The world can be a big and scary place if you’re a puppy! As you’re socializing your puppy and taking him/her to new places, keep in mind that things that seem completely normal to you can be very frightening to a young pup.
If your puppy suddenly seems afraid of something, try getting down on his/her level to see if you can understand (A) what they’re actually afraid of and (B) what they find scary about it. A statue in a park might not seem scary to you or me, but if you get down to a puppy’s level and look at it from that height, you may find it more intimidating than you realized.
Such was the case with Ellie the Warrior Princess earlier this week when I took her with me to get the car inspected. As we were leaving, Ellie began to growl and bark towards the road. It wasn’t immediately clear what was upsetting her, so I had to get down to her level and track her gaze. That was when I realized that she had spotted a bright red fire hydrant way up on the hill by the road.
When your puppy is panicking over something you deem silly, it may be tempting just to walk away and avoid feeling like you’re causing a scene. In reality, it goes a long way if you can help your puppy overcome that fear instead of just leaving it to linger in the back of his mind.
So, how does one help her puppy overcome a fear of a fire hydrant? You walk up to it, crouch next to it, and pet it like a dog – all the while encouraging your puppy to come check it out with you. I may have looked quite silly petting it and trying to introduce my puppy to a fire hydrant next to a four lane road that day, but it’s worth it to make sure she continues to gain confidence and overcome her fears.
A few tips on overcoming fearful objects:
- Say hi to it yourself! If you look like you don’t want to touch it or get near it, why on earth would you puppy want to do that?
- Do not coddle your pup.

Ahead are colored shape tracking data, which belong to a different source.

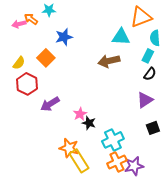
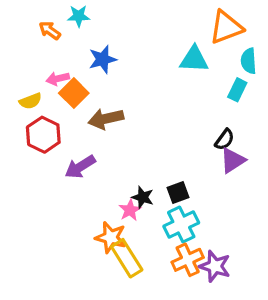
pink arrow: (19, 24) -> (58, 79), moved
brown arrow: (109, 61) -> (106, 119), moved
yellow semicircle: (19, 63) -> (30, 101), turned 32
black semicircle: (150, 74) -> (225, 140), moved
pink star: (80, 114) -> (130, 210), moved
black square: (153, 128) -> (178, 192), moved
purple star: (134, 166) -> (215, 266), turned 30

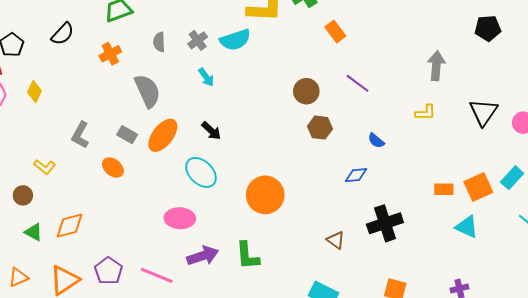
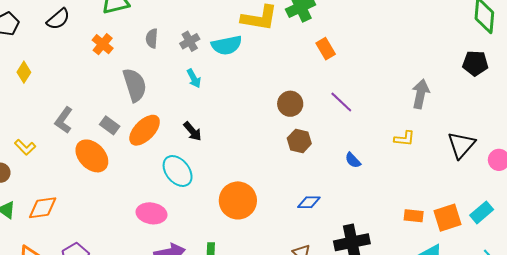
orange cross: (110, 54) -> (103, 44), turned -30
orange ellipse: (113, 168) -> (92, 156), size x1.6
blue diamond: (356, 175) -> (309, 202), moved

Resist the urge to hold, cuddle, and coo to your dog as he backs away or growls. Speak confidently and calmly, and make sure you convey to your pup that it’s really no big deal.
- Practice! When you’re out and about and see something weird, encourage your pup to check it out, sniff it, and say hi even if he hasn’t actually noticed it yet. Get ahead of the weird fears and suspicious thoughts – lead the charge and say hi first!
If your puppy encounters a fearful object and you aren’t able to work through it all in one sitting, try to return to the spot or object again later to continue practicing and working through the anxiety. Avoid the temptation to drag your puppy up to something and try instead to encourage independent forward movement by making it look fun!